The problem with this form of storytelling is that you eventually run out of hosts, or worse, the trick becomes a cliche that no longer has any impact. It becomes like telling the same joke with different details all the time. (Why did the chicken cross the road? To get to the other side. Why did the bear cross the road? To get to the other side. Why did the wizards cross the ocean? To get to the other side. And so on.)

So, according to Pageau, the only way to keep a woke parasite theme alive and inhabiting a host is to start the story with a normal situation, then after the audience is bonding with the characters and familiar story lines, slip in the woke stuff. That actually becomes a series of plot points.

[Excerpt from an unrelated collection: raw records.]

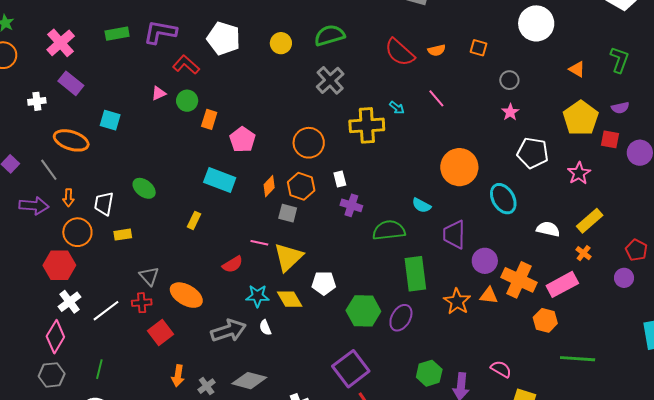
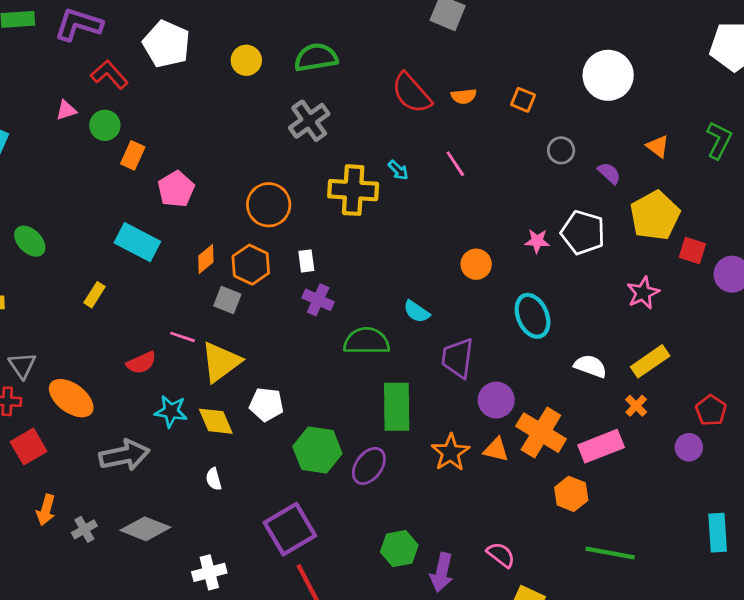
purple semicircle: (620, 108) -> (609, 173), moved, turned -132
pink star: (510, 112) -> (537, 241), moved, turned 30
white pentagon: (533, 153) -> (583, 232), moved
orange circle: (459, 167) -> (476, 264), size x0.6
white semicircle: (265, 328) -> (214, 479), moved

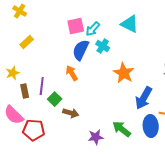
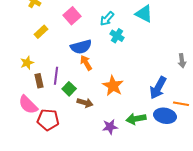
pink square: (76, 26) -> (72, 16), moved, turned -30
blue semicircle: (81, 50) -> (81, 47), moved, turned -130
orange star: (124, 73) -> (113, 86), moved
blue ellipse: (151, 126) -> (165, 116), turned -75
green arrow: (122, 129) -> (136, 119), turned -48

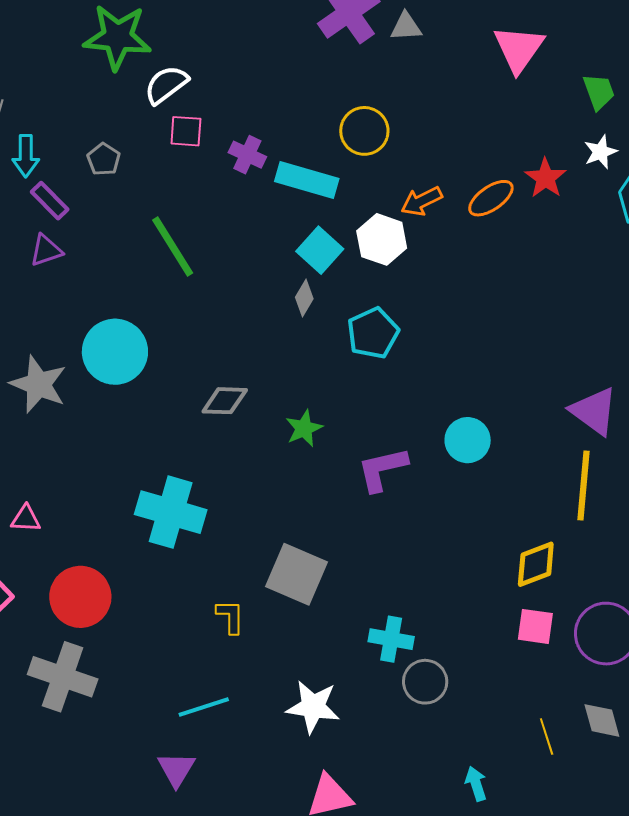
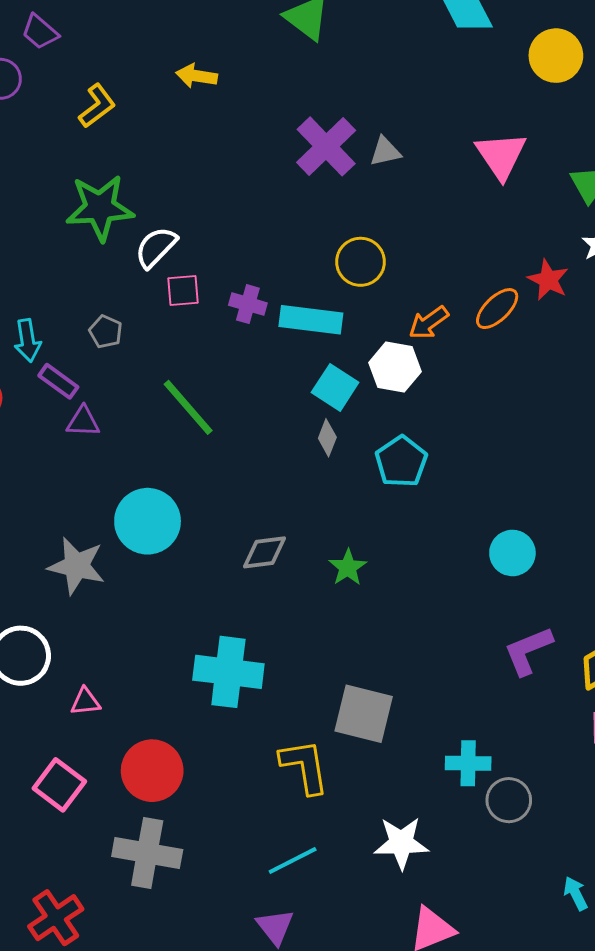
purple triangle: (46, 250) -> (83, 422), moved, turned 30
purple L-shape: (382, 469) -> (528, 651), moved
yellow L-shape: (230, 617) -> (305, 766), size x1.6

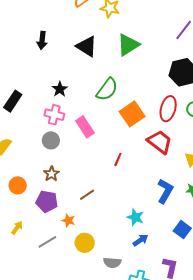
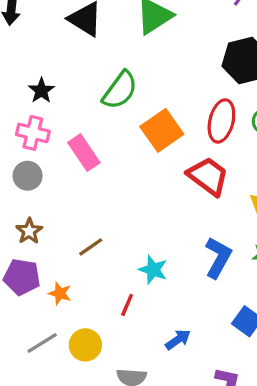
red line: (118, 159) -> (127, 305), moved
brown line: (87, 195) -> (91, 247), moved
cyan star: (135, 217) -> (153, 270), moved
orange star: (68, 220) -> (60, 293), moved
gray line: (47, 242) -> (42, 343), moved

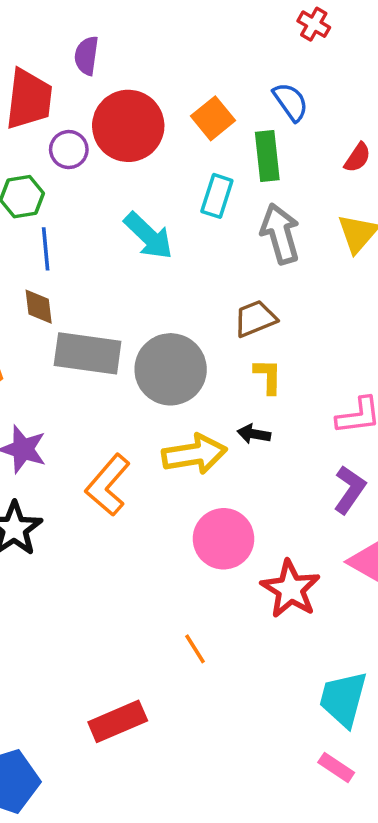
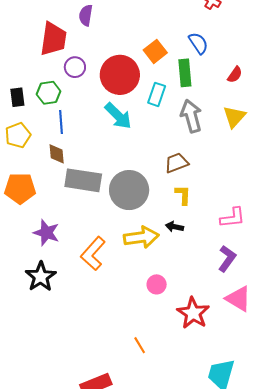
red circle: (128, 126) -> (120, 75), moved
pink circle: (224, 539) -> (157, 284), size x0.6

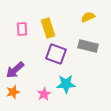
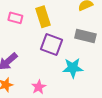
pink rectangle: (22, 29) -> (15, 18), turned -72
cyan star: (66, 84) -> (73, 68), moved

This is the way Rand shined with her own use of this technique. For example, she didn't start by presenting Ragnar Danneskjöld as a leader of a merry band of rational and moral thieves who fought against an unjust collectivist ruler. That would have been on the nose, to use screenwriting jargon (which is the problem with making a young lesbian Batman). 

She presented Ragnar as a modern-day pirate using advanced technology, then plopped him in front of Hank Rearden alone at night, and only then had Ragnar tell Hank he was on a crusade to destroy the legend of Robin Hood. Only at that point did Rand layer in the twist (a Robin Hood that steals from the poor to give to the rich) according to her political and thematic agenda--the poor meaning taxes and tax-subsidied goods destined for the poor and the rich being rich producers, not cronies.

This is a great technique when used well. And Rand did use it well. It is easy to make crummy mediocre stories with it, though. Just look at modern superhero movies. They are more spectacle than anything else, which is why they make money. High-tech explosions and effects mixed with professional wrestling and soap opera, so to speak. All in spandex. But story-wise, they are formulaic and they suck most of the time.